*** Opening of SUPPLIED DATA ***

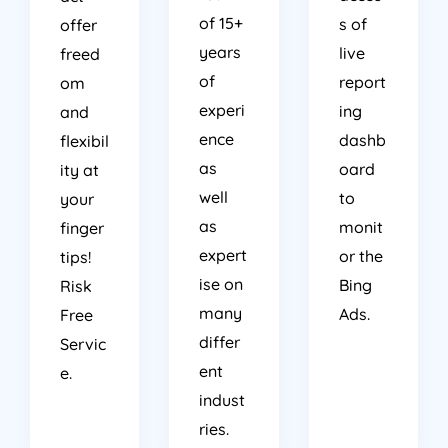
of 15+
s of
offer
years
live
freed
of
report
om
experi
ing
and
ence
dashb
flexibil
as
oard
ity at
well
to
your
as
monit
finger
expert
or the
tips!
ise on
Bing
Risk
many
Ads.
Free
differ
Servic
ent
e.
indust
ries.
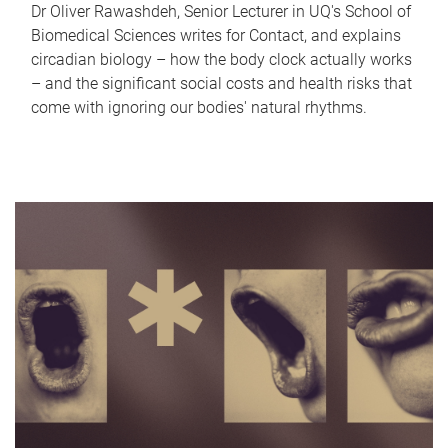
Dr Oliver Rawashdeh, Senior Lecturer in UQ's School of
Biomedical Sciences writes for Contact, and explains
circadian biology – how the body clock actually works
– and the significant social costs and health risks that
come with ignoring our bodies' natural rhythms.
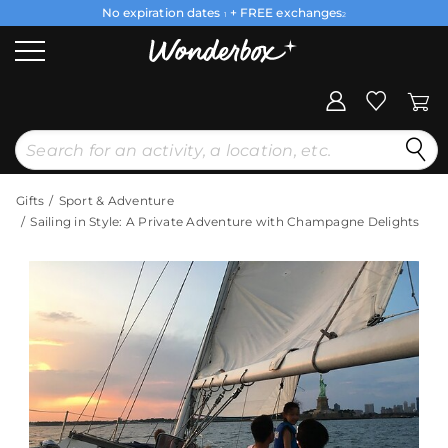
No expiration dates
+ FREE exchanges
1
2
Gifts
Sport & Adventure
Sailing in Style: A Private Adventure with Champagne Delights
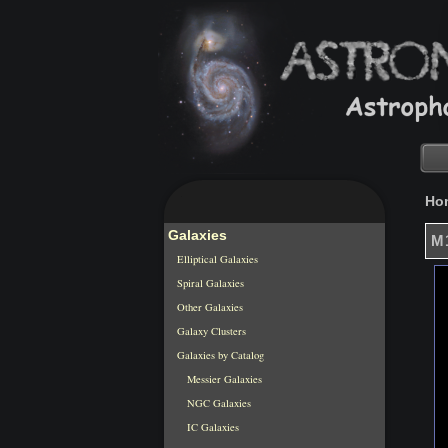
Ho
Galaxies
M1
Elliptical Galaxies
Spiral Galaxies
Other Galaxies
Galaxy Clusters
Galaxies by Catalog
Messier Galaxies
NGC Galaxies
IC Galaxies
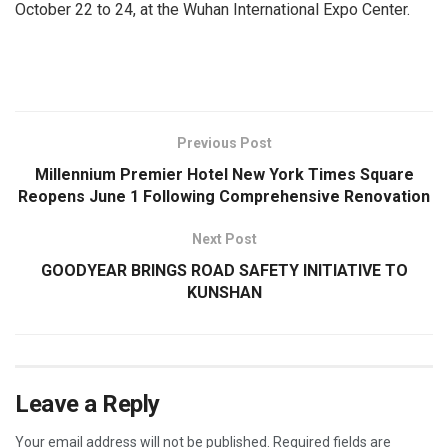
October 22 to 24, at the Wuhan International Expo Center.
​
Previous Post
Millennium Premier Hotel New York Times Square
Reopens June 1 Following Comprehensive Renovation
Next Post
GOODYEAR BRINGS ROAD SAFETY INITIATIVE TO
KUNSHAN
Leave a Reply
Your email address will not be published.
Required fields are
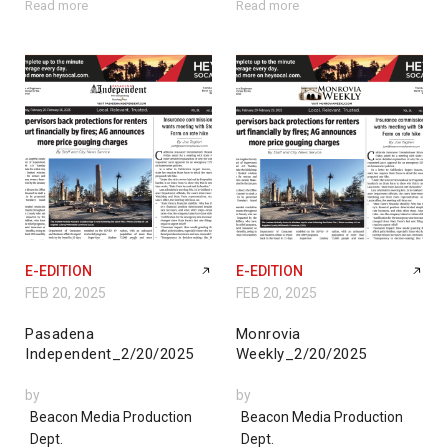
Read more
Read more
E-EDITION
E-EDITION
FEB 20, 2025
FEB 20, 2025
Pasadena
Monrovia
Independent_2/20/2025
Weekly_2/20/2025
by
by
Beacon Media Production
Beacon Media Production
Dept.
Dept.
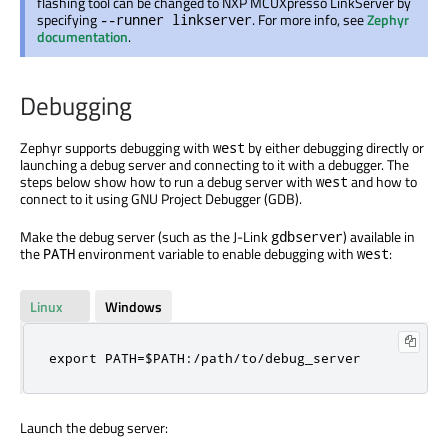
flashing tool can be changed to NXP MCUXpresso LinkServer by
specifying
. For more info, see
Zephyr
--runner linkserver
documentation
.
Debugging
Zephyr supports debugging with
by either debugging directly or
west
launching a debug server and connecting to it with a debugger. The
steps below show how to run a debug server with
and how to
west
connect to it using GNU Project Debugger (GDB).
Make the debug server (such as the J-Link
) available in
gdbserver
the
environment variable to enable debugging with
:
PATH
west
Linux
Windows
export PATH=$PATH:/path/to/debug_server
Launch the debug server:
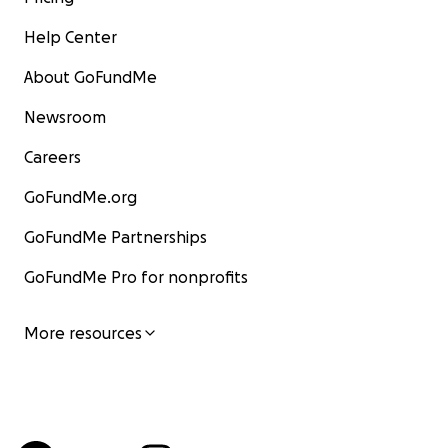
Help Center
About GoFundMe
Newsroom
Careers
GoFundMe.org
GoFundMe Partnerships
GoFundMe Pro for nonprofits
More resources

*** Close of SUPPLIED DATA ***

TASK STATEMENT: Which lines of the records above hold the word "with"? Copy each one out.

SOLUTION TO THIS TASK:
come with ignoring our bodies' natural rhythms.
Sailing in Style: A Private Adventure with Champagne Delights
Zephyr supports debugging with
launching a debug server and connecting to it with a debugger. The
steps below show how to run a debug server with
environment variable to enable debugging with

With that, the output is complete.